Face Detection with Landmarks and Emotion Recognition --> Try it!
I aimed at implementing JavaScript's API face-api.js
in the browser. This API is able to Detect
(ability to distinguish an object from the background) human faces. It is also able to do Recognition
(ability to classify the object class such as face landmarks, human emotions, gender and age.
- Face detection Gives a bounding box for every face detected.
- Face landmarks recognition Gets the coordinates of the eyes, ears, cheeks, nose, and mouth of every face detected.
- Emotion recognition Determine whether a person is happy - sad - angry - disgusted - fearful - surprised.
- Track faces across video frames Get an identifier for each unique detected face. The identifier is consistent across invocations.
- Process video frames in real time Face detection is performed on the device, and is fast enough to be used in real-time applications.
The most accurate face detector is a SSD (Single Shot Multibox Detector), which is basically a CNN based on MobileNet V1, with some additional box prediction layers stacked on top of the network.

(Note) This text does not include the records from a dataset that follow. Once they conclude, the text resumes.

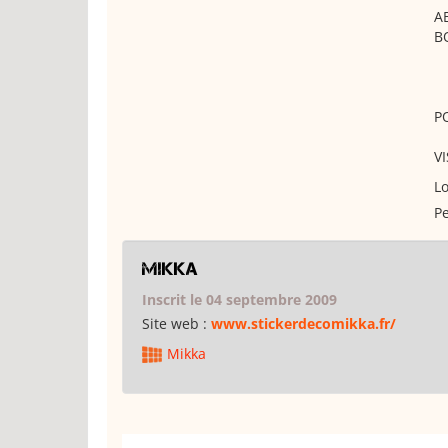
A
B
P
VI
Lo
Pe
Mikka
Inscrit le 04 septembre 2009
Site web :
www.stickerdecomikka.fr/
Mikka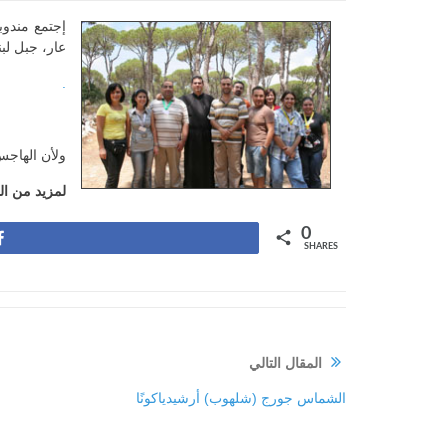
إجتمع مندو
عار، جبل لبنان، بدءاً 
.
ولأن الهاجس
لمزيد من ال
0
Share
SHARES
المقال التالي
الشماس جورج (شلهوب) أرشيدياكونًا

Furthmore, face-api.js implements an optimized Tiny Face Detector, basically an even tinier version of Tiny Yolo v2 utilizing depthwise seperable convolutions instead of regular convolutions, which is a much faster, but slightly less accurate face detector compared to SSD MobileNet V1. The networks return the bounding boxes of each face, with their corresponding scores, e.g. the probability of each bounding box showing a face.
For that purpose face-api.js implements a simple CNN, which returns the 68 point face landmarks of a given face image:
The face expression recognition model is lightweight, fast and provides reasonable accuracy. The model has a size of roughly 310kb and it employs depthwise separable convolutions and densely connected blocks. It has been trained on a variety of images from publicly available datasets as well as images scraped from the web. Note, that wearing glasses might decrease the accuracy of the prediction results.
First of all, get the latest build from dist/face-api.js or the minifed version from dist/face-api.min.js and include the script:
<script src="face-api.js"></script>
Depending on the requirements of your application you can specifically load the models you need, but to run a full end to end example we will need to load the face detection, face landmark and face recognition model. The model files can simply be provided as static assets in your web app or you can host them somewhere else and they can be loaded by specifying the route or url to the files. Let’s say you are providing them in a models directory along with your assets under public/models
faceapi.nets.tinyFaceDetector.loadFromUri('/models'),
faceapi.nets.faceLandmark68Net.loadFromUri('/models'),
faceapi.nets.faceExpressionNet.loadFromUri('/models')
The neural nets accept HTML image, canvas or video elements or tensors as inputs.
const detections = await faceapi.detectAllFaces(video, new faceapi.TinyFaceDetectorOptions()).withFaceLandmarks().withFaceExpressions()
Preparing the overlay canvas:
const canvas = faceapi.createCanvas(video)
document.body.append(canvas)
const displaySize = {width: video.width, height: video.height}
faceapi.matchDimensions(canvas, displaySize)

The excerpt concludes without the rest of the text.